Mit der Unterstützung der Steuersenkungskampagne der FDP macht sich Angela Merkel der Beihilfe zur Veruntreuung von Volksvermögen schuldig. Sie trägt die Verantwortung dafür, dass der Staat auf allen Ebenen abgewrackt wird und seine Funktionen – etwa bei der Sicherung von Chancengleichheit und der Daseinsvorsorge – nicht mehr erfüllen kann. Einige Lobbyisten und Besserverdiener profitieren zulasten der Mehrheit der Bevölkerung. Und mit dem Ausstieg aus der paritätischen Finanzierung im Gesundheitswesen sowie mit der Einführung des „Bürgergeldes“, die in CDU und FDP vorbereitet wird, verabschiedet sich die Koalition sogar systematisch vom Solidarprinzip.

So verkommt die soziale Marktwirtschaft, die die Unionsparteien als Monstranz vor sich hertragen, zu einer leeren Begriffshülle. Zwar versucht Merkel weiter, die Bürger rhetorisch einzulullen, um sie in Sicherheit zu wiegen. Doch dass ihrer Politik zuvörderst ein machttaktisches Kalkül zugrund liegt, hat sie in der „Berliner Erklärung“ auf der Jahresanfangsklausur der CDU selbst offen zugegeben.

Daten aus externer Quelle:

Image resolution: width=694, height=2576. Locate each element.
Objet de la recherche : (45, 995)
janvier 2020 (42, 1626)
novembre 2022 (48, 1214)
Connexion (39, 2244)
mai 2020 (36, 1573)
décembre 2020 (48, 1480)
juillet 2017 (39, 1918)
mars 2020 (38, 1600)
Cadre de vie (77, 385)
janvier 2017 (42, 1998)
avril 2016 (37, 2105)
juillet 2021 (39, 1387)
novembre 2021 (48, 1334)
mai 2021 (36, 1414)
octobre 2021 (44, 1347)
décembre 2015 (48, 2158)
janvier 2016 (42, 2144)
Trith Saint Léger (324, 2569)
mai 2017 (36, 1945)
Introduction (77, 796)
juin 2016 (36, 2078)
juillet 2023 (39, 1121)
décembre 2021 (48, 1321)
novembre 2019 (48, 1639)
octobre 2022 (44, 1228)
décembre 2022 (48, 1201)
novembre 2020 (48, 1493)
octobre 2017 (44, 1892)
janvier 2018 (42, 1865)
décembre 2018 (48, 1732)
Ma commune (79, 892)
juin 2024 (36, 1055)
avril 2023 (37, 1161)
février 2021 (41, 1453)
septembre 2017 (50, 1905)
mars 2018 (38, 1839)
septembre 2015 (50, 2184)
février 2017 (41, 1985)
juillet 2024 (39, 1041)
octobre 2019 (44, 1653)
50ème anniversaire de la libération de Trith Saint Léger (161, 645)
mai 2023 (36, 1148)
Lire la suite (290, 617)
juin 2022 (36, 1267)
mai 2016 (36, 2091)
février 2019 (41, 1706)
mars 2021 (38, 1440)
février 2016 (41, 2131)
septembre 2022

Kein Wunder also, dass sich die Menschen angesichts des wachsenden Schuldenbergs große Sorgen machen. Die ideologische Politik der Bundesregierung gefährdet in der größten Wirtschaftskrise seit 80 Jahren das Vertrauen der Bürger in die Funktionsfähigkeit unseres politischen Systems. Dagegen steht die SPD wie keine andere Partei seit mindestens zehn Jahren für stabile öffentliche Finanzen. Allein die SPD will einen handlungsfähigen Staat, der gleiche Lebenschancen für alle Menschen garantiert. Denn: Nur Reiche können sich einen armen Staat leisten. Diese Kompetenz werden wir als eines unserer zentralen Markenzeichen verteidigen. Die Menschen erwarten von der größten Oppositionskraft keine Wünsch-Dir-Was-Maßnahmenkataloge, sondern schlüssige politische Alternativen. Für einfache Antworten sind andere zuständig.

Damit Politik und Staat auch in Zukunft handlungsfähig bleiben, muss nach der Bewältigung der Krise die Konsolidierung Priorität erhalten. Weitere Einnahmeverluste für Bund, Länder und Gemeinden sind nicht vertretbar, schon gar nicht durch sozial ungerechte Steuersenkungen. Deshalb wird die SPD an ihrem bisherigen Kurs zur Krisenbewältigung festhalten. Zum einen geht es darum, die Auswirkungen der Krise auf die Menschen in unserem Land abzumildern. Zum anderen wollen wir die Ursachen bekämpfen, damit sich eine solche Krise nicht wiederholen kann. Unsere Leitlinie: Diejenigen, die die Krise herbeigeführt haben, müssen auch dafür haften. Und jene Akteure auf den Finanzmärkten, die von den staatlichen Rettungsmaßnahmen unmittelbar, aber auch mittelbar profitieren, müssen die Kosten tragen, die den öffentlichen Haushalten entstanden sind. Wir brauchen effektive, umfassende Regeln, um ein erneutes Versagen der Akteure auf den Märkten zu verhindern. Es ist eine Ironie der Geschichte, dass ausgerechnet Präsident Barack Obama im erzliberalen Amerika jetzt eine Bankensteuer einführt, wie sie die SPD lange fordert. Nur Angela Merkel will weiter nichts davon wissen.

Ebenso verzagt agiert Schwarz-Gelb bei der Bekämpfung der Kreditklemme. Während die Banken ihre Risikovorsorge erhöhen und die Zahl der Unternehmensinsolvenzen steigt, heuert diese Regierung einen Kreditmediator an, der erst Anfang März seine Arbeit aufnimmt, aber gar keine Entscheidungsbefugnisse hat. Auch hier zeigt sich: Diese Koalition kennt kein Maß und keine Mitte. Es ist die falsche Regierung zur falschen Zeit.